* **Required work**:
If a line in the entries contains the word "также", list it.

Page images and extracted text:

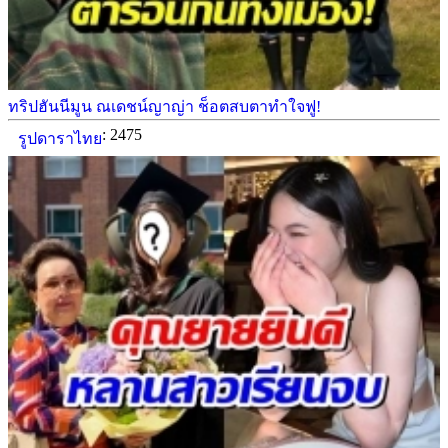
ทริปฮันนีมูน ณเดชน์ญาญ่า ช็อตสบตาทำใจฟู!
: 2475
รูปดาราไทย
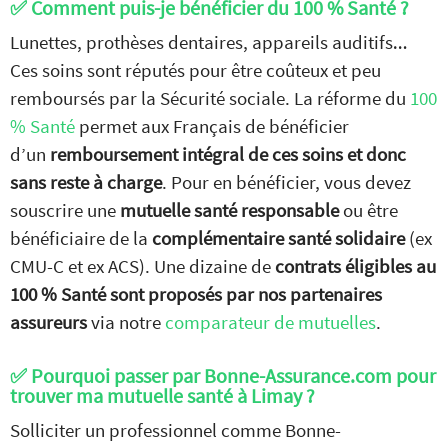
✅ Comment puis-je bénéficier du 100 % Santé ?
Lunettes, prothèses dentaires, appareils auditifs…
Ces soins sont réputés pour être coûteux et peu
remboursés par la Sécurité sociale. La réforme du
100
% Santé
permet aux Français de bénéficier
d’un
remboursement intégral de ces soins et donc
sans reste à charge
. Pour en bénéficier, vous devez
souscrire une
mutuelle santé responsable
ou être
bénéficiaire de la
complémentaire santé solidaire
(ex
CMU-C et ex ACS). Une dizaine de
contrats éligibles au
Comparez nos offres de
100 % Santé sont proposés par nos partenaires
mutuelle
GRATUITEMENT
assureurs
via notre
comparateur de mutuelles
.
et
SANS ENGAGEMENT
✅ Pourquoi passer par Bonne-Assurance.com pour
JE COMPARE
trouver ma mutuelle santé à Limay ?
les devis mutuelles santé
Solliciter un professionnel comme Bonne-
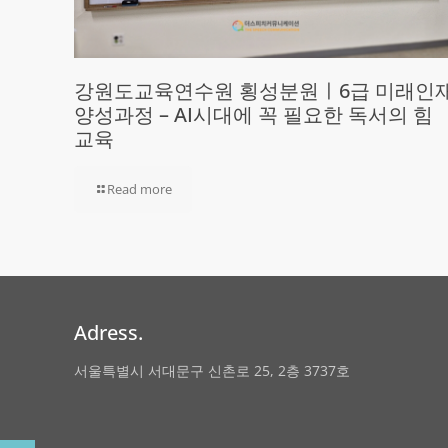
강원도교육연수원 횡성분원ㅣ6급 미래인
양성과정 – AI시대에 꼭 필요한 독서의 힘
교육
Read more
Adress.
서울특별시 서대문구 신촌로 25, 2층 3737호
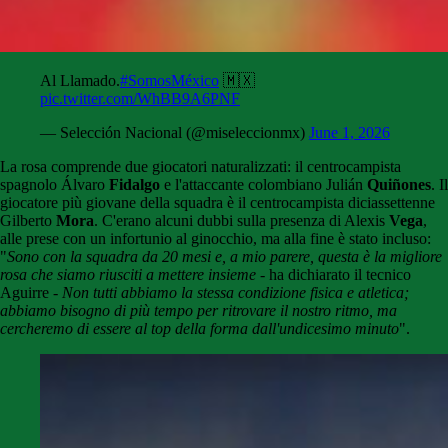
Al Llamado.
#SomosMéxico
🇲🇽
pic.twitter.com/WhBB9A6PNF
— Selección Nacional (@miseleccionmx)
June 1, 2026
La rosa comprende due giocatori naturalizzati: il centrocampista
spagnolo Álvaro
Fidalgo
e l'attaccante colombiano Julián
Quiñones
. Il
giocatore più giovane della squadra è il centrocampista diciassettenne
Gilberto
Mora
. C'erano alcuni dubbi sulla presenza di Alexis
Vega
,
alle prese con un infortunio al ginocchio, ma alla fine è stato incluso:
"
Sono con la squadra da 20 mesi e, a mio parere, questa è la migliore
rosa che siamo riusciti a mettere insieme
- ha dichiarato il tecnico
Aguirre -
Non tutti abbiamo la stessa condizione fisica e atletica;
abbiamo bisogno di più tempo per ritrovare il nostro ritmo, ma
cercheremo di essere al top della forma dall'undicesimo minuto
".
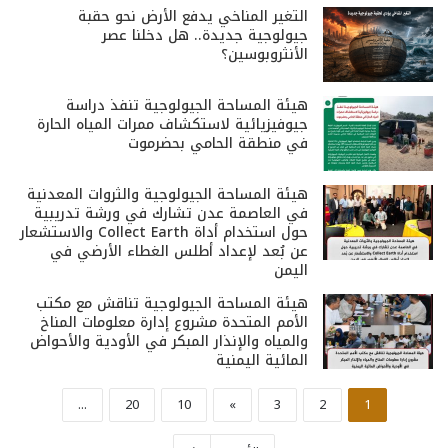
التغير المناخي يدفع الأرض نحو حقبة
جيولوجية جديدة.. هل دخلنا عصر
الأنثروبوسين؟
هيئة المساحة الجيولوجية تنفذ دراسة
جيوفيزيائية لاستكشاف ممرات المياه الحارة
في منطقة الحامي بحضرموت
هيئة المساحة الجيولوجية والثروات المعدنية
في العاصمة عدن تشارك في ورشة تدريبية
حول استخدام أداة Collect Earth والاستشعار
عن بُعد لإعداد أطلس الغطاء الأرضي في
اليمن
هيئة المساحة الجيولوجية تناقش مع مكتب
الأمم المتحدة مشروع إدارة معلومات المناخ
والمياه والإنذار المبكر في الأودية والأحواض
المائية اليمنية
...
20
10
»
3
2
1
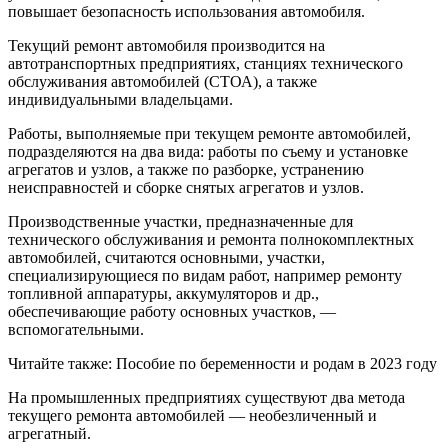
повышает безопасность использования автомобиля.
Текущий ремонт автомобиля производится на
автотранспортных предприятиях, станциях технического
обслуживания автомобилей (СТОА), а также
индивидуальными владельцами.
Работы, выполняемые при текущем ремонте автомобилей,
подразделяются на два вида: работы по съему и установке
агрегатов и узлов, а также по разборке, устранению
неисправностей и сборке снятых агрегатов и узлов.
Производственные участки, предназначенные для
технического обслуживания и ремонта полнокомплектных
автомобилей, считаются основными, участки,
специализирующиеся по видам работ, например ремонту
топливной аппаратуры, аккумуляторов и др.,
обеспечивающие работу основных участков, —
вспомогательными.
Читайте также: Пособие по беременности и родам в 2023 году
На промышленных предприятиях существуют два метода
текущего ремонта автомобилей — необезличенный и
агрегатный.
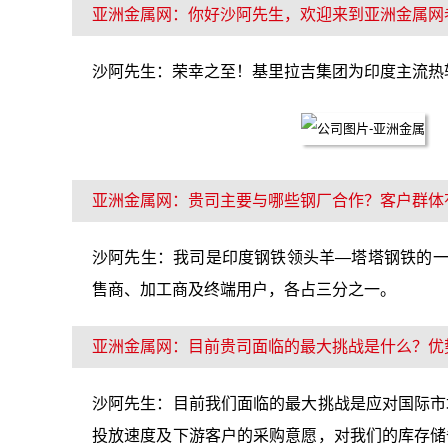
亚洲金属网：你好沙阿先生，欢迎来到亚洲金属网
沙阿先生：荣幸之至！基里拉吉集团为印度主流热
亚洲金属网：贵司主要与哪些钢厂合作？客户群体
沙阿先生：我司是印度钢铁领头羊—塔塔钢铁的一级代
售商、加工商及终端用户，各占三分之一。
亚洲金属网：目前贵司面临的最大挑战是什么？优
沙阿先生：目前我们面临的最大挑战是应对国际市
投放速度及下游客户的采购意愿，对我们的库存储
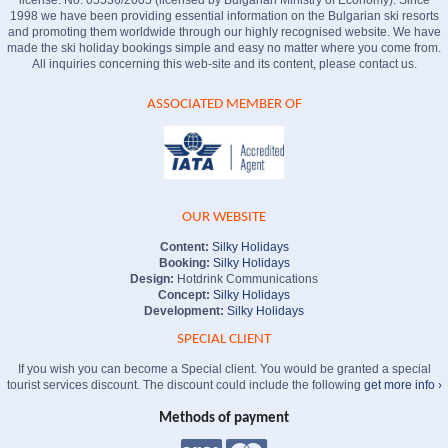
1998 we have been providing essential information on the Bulgarian ski resorts
and promoting them worldwide through our highly recognised website. We have
made the ski holiday bookings simple and easy no matter where you come from.
All inquiries concerning this web-site and its content, please contact us.
ASSOCIATED MEMBER OF
OUR WEBSITE
Content:
Silky Holidays
Booking:
Silky Holidays
Design:
Hotdrink Communications
Concept:
Silky Holidays
Development:
Silky Holidays
SPECIAL CLIENT
If you wish you can become a Special client. You would be granted a special
tourist services discount. The discount could include the following
get more info ›
Methods of payment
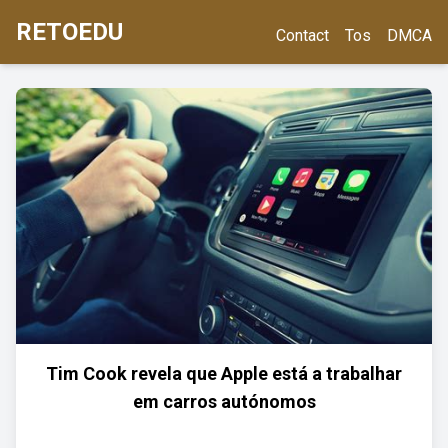
RETOEDU
Contact
Tos
DMCA
Tim Cook revela que Apple está a trabalhar
em carros autónomos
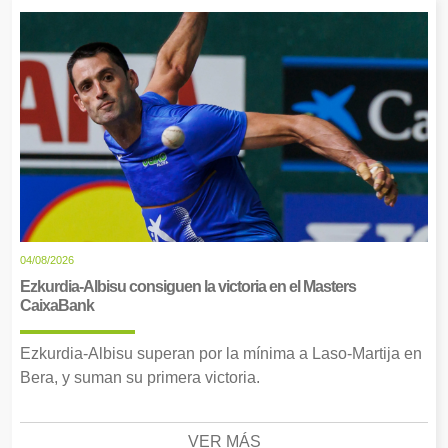
04/08/2026
Ezkurdia-Albisu consiguen la victoria en el Masters
CaixaBank
Ezkurdia-Albisu superan por la mínima a Laso-Martija en
Bera, y suman su primera victoria.
VER MÁS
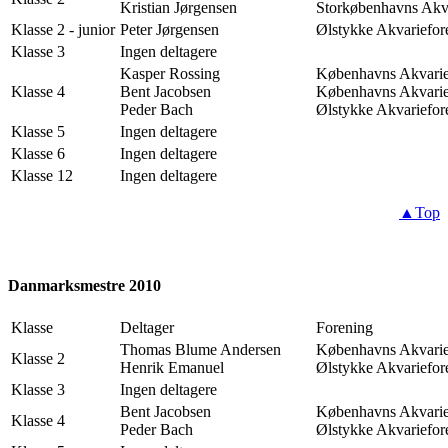
Kristian Jørgensen
Storkøbenhavns Akv
Klasse 2 - junior
Peter Jørgensen
Ølstykke Akvariefor
Klasse 3
Ingen deltagere
Kasper Rossing
Københavns Akvarie
Klasse 4
Bent Jacobsen
Københavns Akvarie
Peder Bach
Ølstykke Akvariefor
Klasse 5
Ingen deltagere
Klasse 6
Ingen deltagere
Klasse 12
Ingen deltagere
▲Top
Danmarksmestre 2010
Klasse
Deltager
Forening
Thomas Blume Andersen
Københavns Akvarie
Klasse 2
Henrik Emanuel
Ølstykke Akvariefor
Klasse 3
Ingen deltagere
Bent Jacobsen
Københavns Akvarie
Klasse 4
Peder Bach
Ølstykke Akvariefor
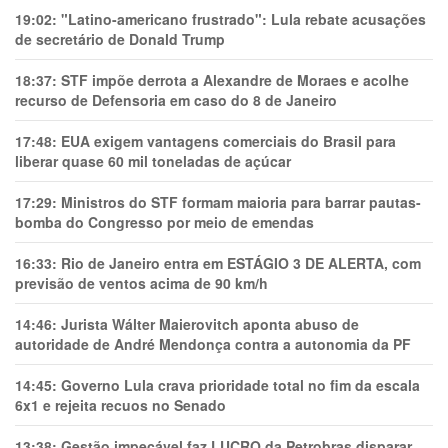
19:02:
"Latino-americano frustrado": Lula rebate acusações
de secretário de Donald Trump
18:37:
STF impõe derrota a Alexandre de Moraes e acolhe
recurso de Defensoria em caso do 8 de Janeiro
17:48:
EUA exigem vantagens comerciais do Brasil para
liberar quase 60 mil toneladas de açúcar
17:29:
Ministros do STF formam maioria para barrar pautas-
bomba do Congresso por meio de emendas
16:33:
Rio de Janeiro entra em ESTÁGIO 3 DE ALERTA, com
previsão de ventos acima de 90 km/h
14:46:
Jurista Wálter Maierovitch aponta abuso de
autoridade de André Mendonça contra a autonomia da PF
14:45:
Governo Lula crava prioridade total no fim da escala
6x1 e rejeita recuos no Senado
13:38:
Gestão impecável faz LUCRO da Petrobras disparar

* **Response below**:
обслуживания автомобилей (СТОА), а также
агрегатов и узлов, а также по разборке, устранению
Читайте также: Пособие по беременности и родам в 2023 году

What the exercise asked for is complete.